Old School Spaghetti And Ground Beef

Here’s a hearty, old-school style Spaghetti and Ground Beef recipe—simple, nostalgic, and full of classic flavors, just like a weeknight dinner straight out of grandma’s kitchen.


Old School Spaghetti and Ground Beef

Ingredients:

  • 1 lb (450g) ground beef (80/20 works well for flavor)

  • 12 oz (340g) spaghetti

  • 2 tbsp olive oil (or a knob of butter)

  • 1 medium onion, finely chopped

  • 3–4 cloves garlic, minced

  • 1 bell pepper, diced (optional, but adds sweetness and color)

  • 1 can (28 oz / 800g) crushed tomatoes or tomato puree

  • 2 tbsp tomato paste

  • 1 tsp sugar (balances acidity)

  • 1 tsp dried oregano

  • 1 tsp dried basil (or Italian seasoning)

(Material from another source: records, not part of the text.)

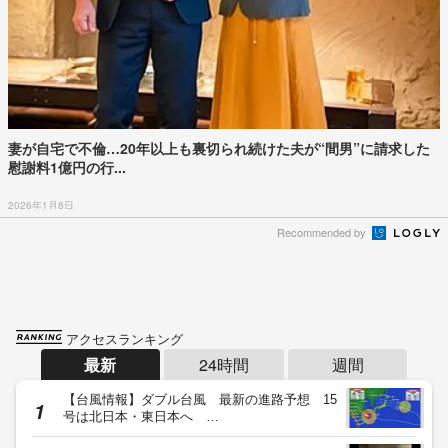
妻が自宅で不倫…20年以上も裏切られ続けた夫が“間男”に請求した
慰謝料1億円の行...
2026年1月8日
Recommended by
アクセスランキング
最新
24時間
週間
【台風情報】ダブル台風 最新の進路予想 15
号は北日本・東日本へ …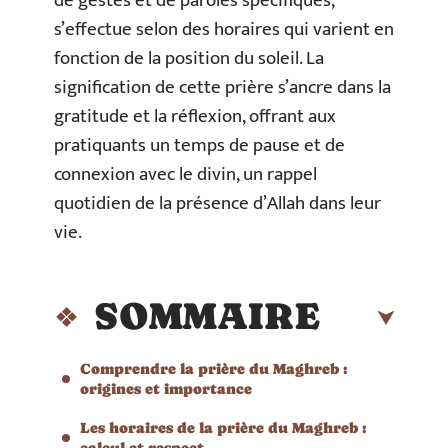
de gestes et de paroles spécifiques,
s’effectue selon des horaires qui varient en
fonction de la position du soleil. La
signification de cette prière s’ancre dans la
gratitude et la réflexion, offrant aux
pratiquants un temps de pause et de
connexion avec le divin, un rappel
quotidien de la présence d’Allah dans leur
vie.
SOMMAIRE
Comprendre la prière du Maghreb :
origines et importance
Les horaires de la prière du Maghreb :
calcul et respect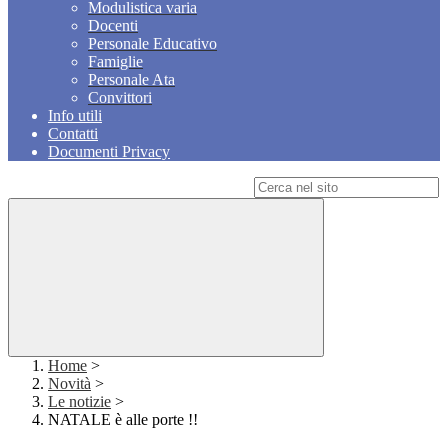
Modulistica varia
Docenti
Personale Educativo
Famiglie
Personale Ata
Convittori
Info utili
Contatti
Documenti Privacy
Campo di ricerca per le pagine del sito
Home
>
Novità
>
Le notizie
>
NATALE è alle porte !!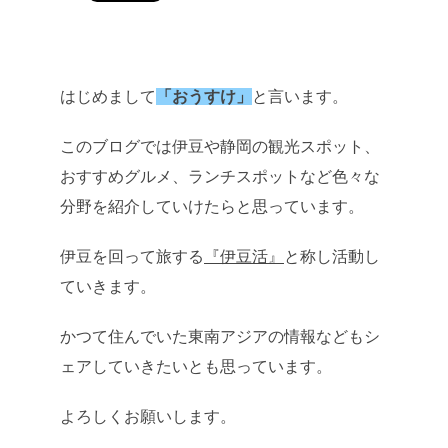
はじめまして
「おうすけ」
と言います。
このブログでは伊豆や静岡の観光スポット、
おすすめグルメ、ランチスポットなど色々な
分野を紹介していけたらと思っています。
伊豆を回って旅する
『伊豆活』
と称し活動し
ていきます。
かつて住んでいた東南アジアの情報などもシ
ェアしていきたいとも思っています。
よろしくお願いします。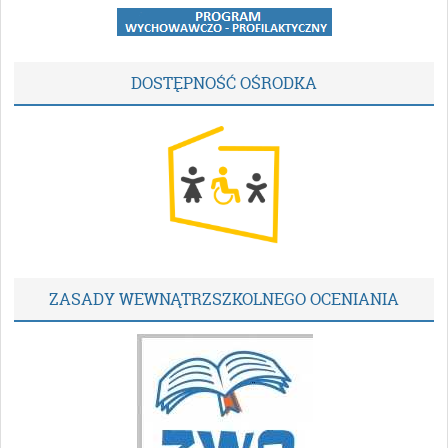
DOSTĘPNOŚĆ OŚRODKA
ZASADY WEWNĄTRZSZKOLNEGO OCENIANIA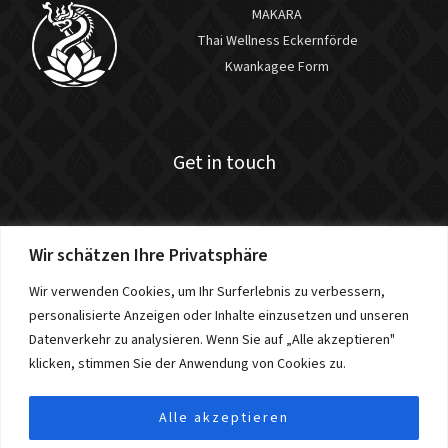
MAKARA
Thai Wellness Eckernförde
Kwankagee Form
Get in touch
Wir schätzen Ihre Privatsphäre
Kontakt
Impressum
Wir verwenden Cookies, um Ihr Surferlebnis zu verbessern,
AGB
personalisierte Anzeigen oder Inhalte einzusetzen und unseren
Datenschutz
Datenverkehr zu analysieren. Wenn Sie auf „Alle akzeptieren"
klicken, stimmen Sie der Anwendung von Cookies zu.
Alle akzeptieren
© 2026 MAKARA Thai Wellness Eckernförde. Alle Rechte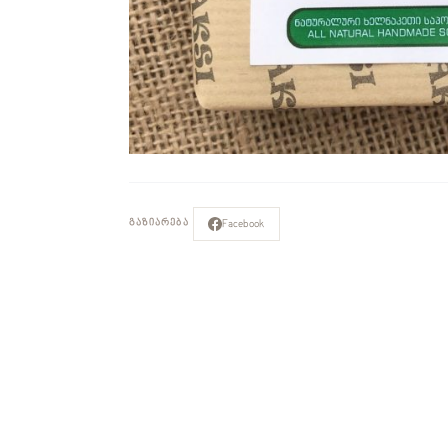
Facebook
ᲒᲐᲖᲘᲐᲠᲔᲑᲐ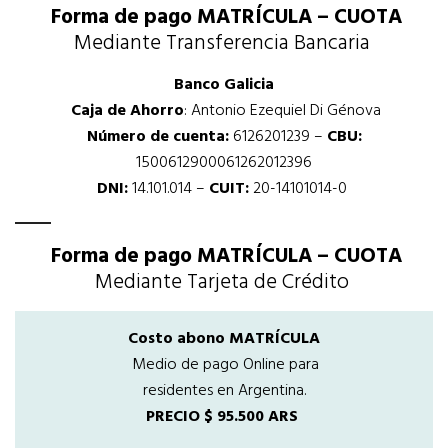
Forma de pago MATRÍCULA – CUOTA
Mediante Transferencia Bancaria
Banco Galicia
Caja de Ahorro
: Antonio Ezequiel Di Génova
Número de cuenta:
6126201239 –
CBU:
1500612900061262012396
DNI:
14.101.014 –
CUIT:
20-14101014-0
Forma de pago MATRÍCULA – CUOTA
Mediante Tarjeta de Crédito
Costo abono MATRÍCULA
Medio de pago Online para
residentes en Argentina.
PRECIO $ 95.500 ARS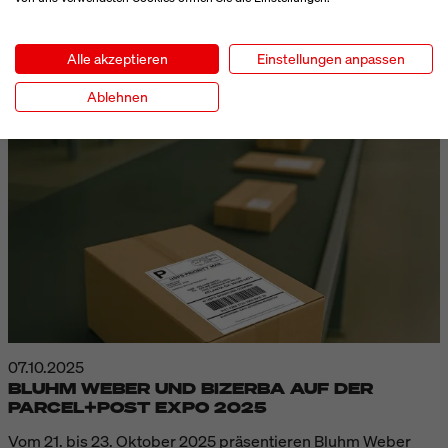
Besucher finden...
PRESSEMELDUNG LESEN
Alle akzeptieren
Einstellungen anpassen
Ablehnen
07.10.2025
BLUHM WEBER UND BIZERBA AUF DER
PARCEL+POST EXPO 2025
Vom 21. bis 23. Oktober 2025 präsentieren Bluhm Weber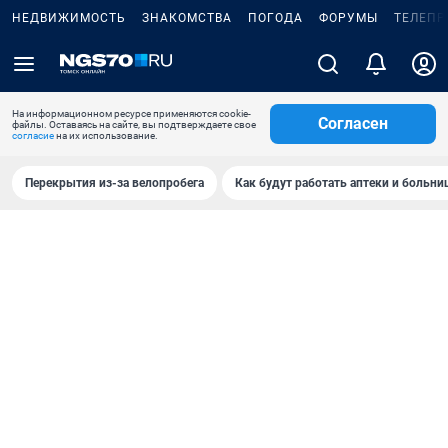
НЕДВИЖИМОСТЬ
ЗНАКОМСТВА
ПОГОДА
ФОРУМЫ
ТЕЛЕПР
На информационном ресурсе применяются cookie-
Согласен
файлы. Оставаясь на сайте, вы подтверждаете свое
согласие
на их использование.
Перекрытия из-за велопробега
Как будут работать аптеки и больн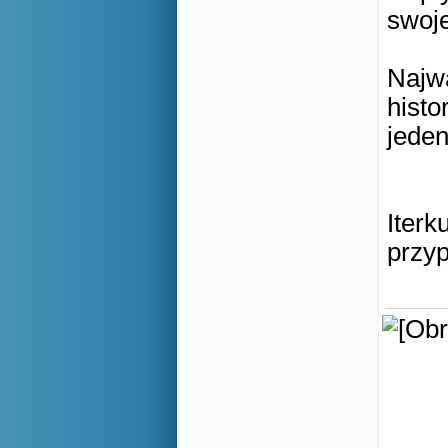
swoje
Najwa
histo
jeden
Iterk
przyp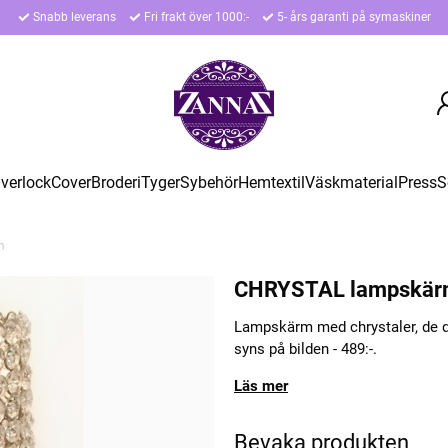
Snabb leverans
Fri frakt över 1000:-
5- års garanti på symaskiner
verlock
Cover
Broderi
Tyger
Sybehör
Hemtextil
Väskmaterial
Press
S
m
CHRYSTAL lampskä
Lampskärm med chrystaler, de där
syns på bilden - 489:-.
Läs mer
Bevaka produkten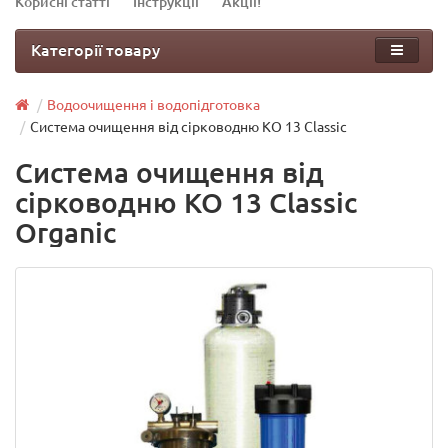
Корисні статті
Інструкції
Акції!
Категорії товару
Водоочищення і водопідготовка
Система очищення від сірководню КО 13 Classic
Система очищення від
сірководню КО 13 Classic
Organic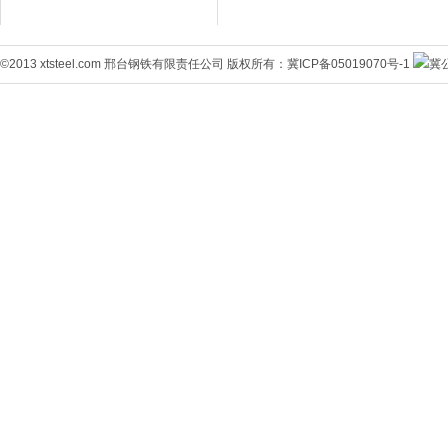
©2013 xtsteel.com 邢台钢铁有限责任公司 版权所有：
冀ICP备05019070号-1
冀公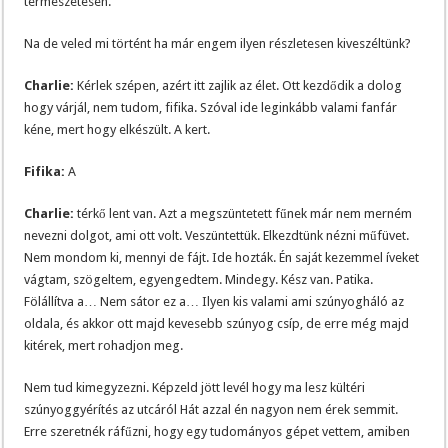
természetesen.
Na de veled mi történt ha már engem ilyen részletesen kiveszéltünk?
Charlie:
Kérlek szépen, azért itt zajlik az élet. Ott kezdődik a dolog
hogy várjál, nem tudom, fifika. Szóval ide leginkább valami fanfár
kéne, mert hogy elkészült. A kert.
Fifika:
A
Charlie:
térkő lent van. Azt a megszüntetett fűnek már nem merném
nevezni dolgot, ami ott volt. Veszüntettük. Elkezdtünk nézni műfüvet.
Nem mondom ki, mennyi de fájt. Ide hozták. Én saját kezemmel íveket
vágtam, szögeltem, egyengedtem. Mindegy. Kész van. Patika.
Fölállítva a… Nem sátor ez a… Ilyen kis valami ami szúnyogháló az
oldala, és akkor ott majd kevesebb szúnyog csíp, de erre még majd
kitérek, mert rohadjon meg.
Nem tud kimegyzezni. Képzeld jött levél hogy ma lesz kültéri
szúnyoggyérítés az utcáról Hát azzal én nagyon nem érek semmit.
Erre szeretnék ráfűzni, hogy egy tudományos gépet vettem, amiben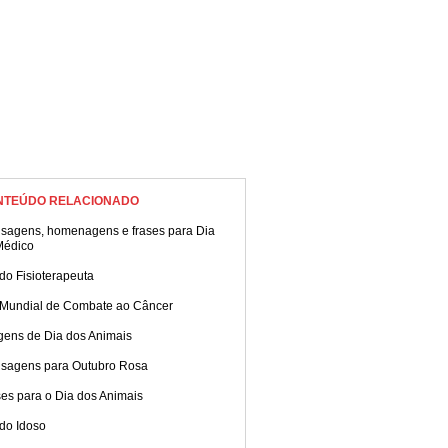
NTEÚDO RELACIONADO
sagens, homenagens e frases para Dia
Médico
do Fisioterapeuta
 Mundial de Combate ao Câncer
gens de Dia dos Animais
sagens para Outubro Rosa
es para o Dia dos Animais
do Idoso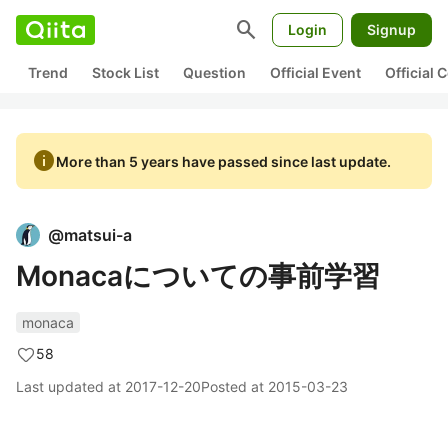
search
Login
Signup
Trend
Stock List
Question
Official Event
Official
info
More than 5 years have passed since last update.
@
matsui-a
Monacaについての事前学習
monaca
58
Last updated at
2017-12-20
Posted at
2015-03-23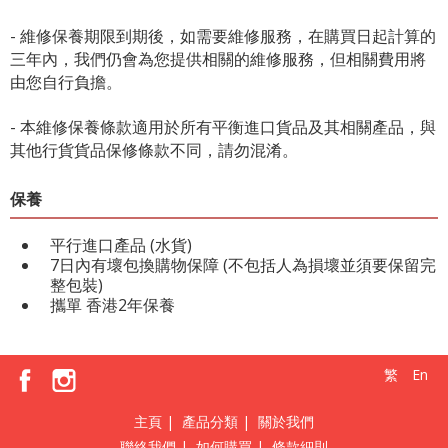
- 維修保養期限到期後，如需要維修服務，在購買日起計算的
三年內，我們仍會為您提供相關的維修服務，但相關費用將
由您自行負擔。
- 本維修保養條款適用於所有平衡進口貨品及其相關產品，與
其他行貨貨品保修條款不同，請勿混淆。
保養
平行進口產品 (水貨)
7日內有壞包換購物保障 (不包括人為損壞並須要保留完
整包裝)
攜單 香港2年保養
繁
En
主頁
|
產品分類
|
關於我們
聯絡我們
|
如何購買
|
條款細則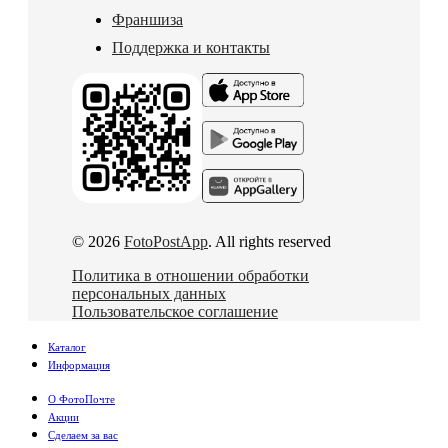
Франшиза
Поддержка и контакты
© 2026
FotoPostApp
. All rights reserved
Политика в отношении обработки
персональных данных
Пользовательское соглашение
Каталог
Информация
О ФотоПочте
Акции
Сделаем за вас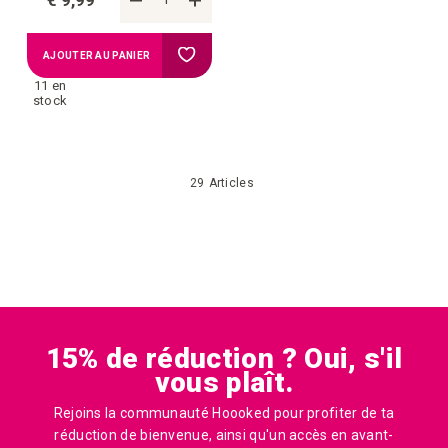
€ 9,99
Ajouter
AJOUTER AU PANIER
11 en
à
stock
la
29
Articles
liste
d'achats
15% de réduction ? Oui, s'il
vous plaît.
Rejoins la communauté Hoooked pour profiter de ta
réduction de bienvenue, ainsi qu'un accès en avant-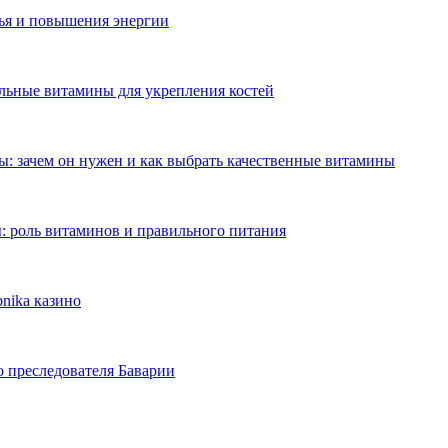
ья и повышения энергии
ильные витамины для укрепления костей
: зачем он нужен и как выбрать качественные витамины
: роль витаминов и правильного питания
nika казино
о преследователя Баварии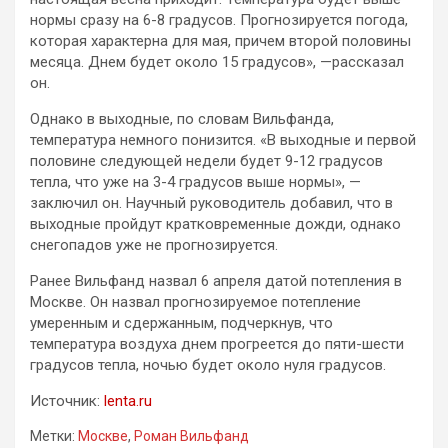
нормы сразу на 6-8 градусов. Прогнозируется погода,
которая характерна для мая, причем второй половины
месяца. Днем будет около 15 градусов», —рассказал
он.
Однако в выходные, по словам Вильфанда,
температура немного понизится. «В выходные и первой
половине следующей недели будет 9-12 градусов
тепла, что уже на 3-4 градусов выше нормы», —
заключил он. Научный руководитель добавил, что в
выходные пройдут кратковременные дожди, однако
снегопадов уже не прогнозируется.
Ранее Вильфанд назвал 6 апреля датой потепления в
Москве. Он назвал прогнозируемое потепление
умеренным и сдержанным, подчеркнув, что
температура воздуха днем прогреется до пяти-шести
градусов тепла, ночью будет около нуля градусов.
Источник:
lenta.ru
Метки:
Москве
,
Роман Вильфанд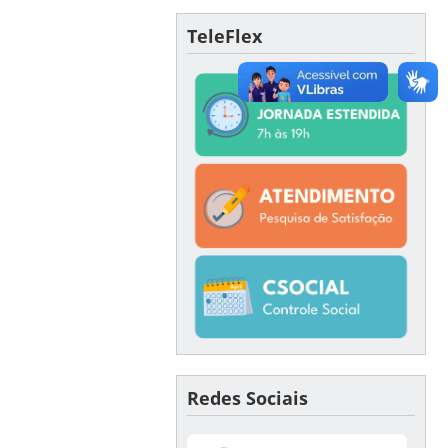
TeleFlex
Redes Sociais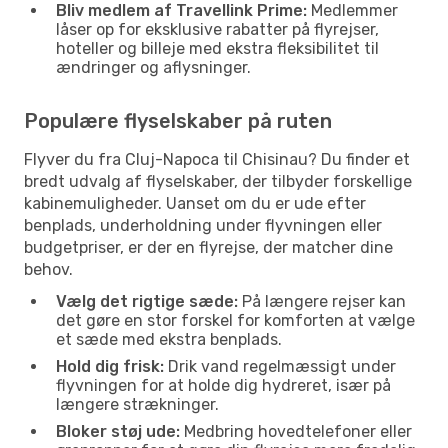
Bliv medlem af Travellink Prime:
Medlemmer
låser op for eksklusive rabatter på flyrejser,
hoteller og billeje med ekstra fleksibilitet til
ændringer og aflysninger.
Populære flyselskaber på ruten
Flyver du fra Cluj-Napoca til Chisinau? Du finder et
bredt udvalg af flyselskaber, der tilbyder forskellige
kabinemuligheder. Uanset om du er ude efter
benplads, underholdning under flyvningen eller
budgetpriser, er der en flyrejse, der matcher dine
behov.
Vælg det rigtige sæde:
På længere rejser kan
det gøre en stor forskel for komforten at vælge
et sæde med ekstra benplads.
Hold dig frisk:
Drik vand regelmæssigt under
flyvningen for at holde dig hydreret, især på
længere strækninger.
Bloker støj ude:
Medbring hovedtelefoner eller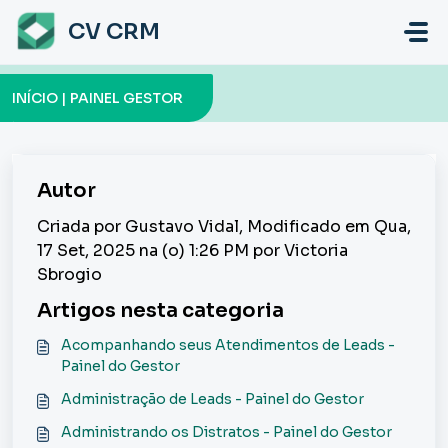
Ir para o conteúdo principal
CV CRM
INÍCIO | PAINEL GESTOR
Autor
Criada por Gustavo Vidal, Modificado em Qua,
17 Set, 2025 na (o) 1:26 PM por Victoria
Sbrogio
Artigos nesta categoria
Acompanhando seus Atendimentos de Leads -
Painel do Gestor
Administração de Leads - Painel do Gestor
Administrando os Distratos - Painel do Gestor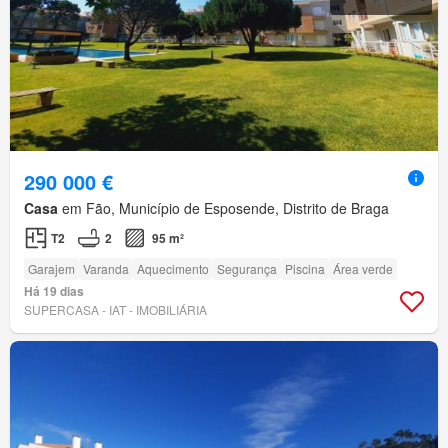
290 000 €
Casa
em Fão, Município de Esposende, Distrito de Braga
T2
2
95 m²
Garajem
Varanda
Aquecimento
Segurança
Piscina
Área verde
Há 19 dias
SUPERCASA - IAT - IMOBILIÁRIA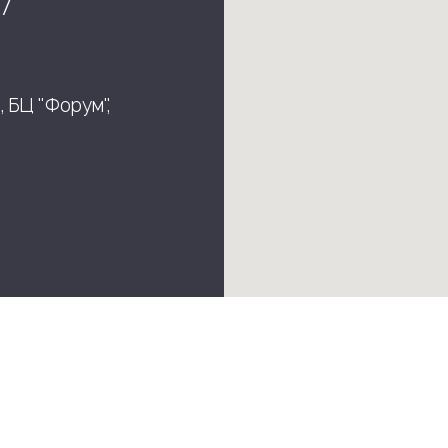
7
, БЦ "Форум",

  • ½ tsp red pepper flakes (optional for heat)

  • Salt & black pepper, to taste

  • Grated Parmesan cheese, for serving

  • Fresh parsley or basil, chopped, for garnish


Instructions:

  1. Cook the pasta:
    Bring a large pot of salted water to a boil. Cook the spaghetti according to package directions until al dente. Drain and set aside, reserving about 1 cup of pasta water.

  2. Brown the beef:
    In a large skillet or Dutch oven, heat olive oil over medium heat. Add the ground beef, breaking it up with a wooden spoon. Cook until browned and no longer pink. Season lightly with salt and pepper. Drain excess fat if necessary.

  3. Sauté aromatics:
    Add onion, garlic, and bell pepper to the beef. Cook until softened and fragrant, about 5 minutes.

  4. Build the sauce:
    Stir in tomato paste and let it cook for 1–2 minutes to deepen flavor. Add crushed tomatoes, sugar, oregano, basil, and red pepper flakes. Stir well. Lower the heat and let the sauce simmer gently for 20–25 minutes, stirring occasionally. If it gets too thick, splash in reserved pasta water.

  5. Combine:
    Add the drained spaghetti directly into the sauce, tossing well to coat. Let it sit in the sauce for a couple of minutes so the pasta absorbs the flavors.

  6. Serve:
    Pile onto plates or bowls, sprinkle generously with grated Parmesan, and garnish with fresh parsley or basil. Serve with garlic bread or a simple green salad on the side.


Optional twist (old diner-style): Add a splash of Worcestershire sauce or a pinch of paprika to the meat while browning for a deeper, savory flavor.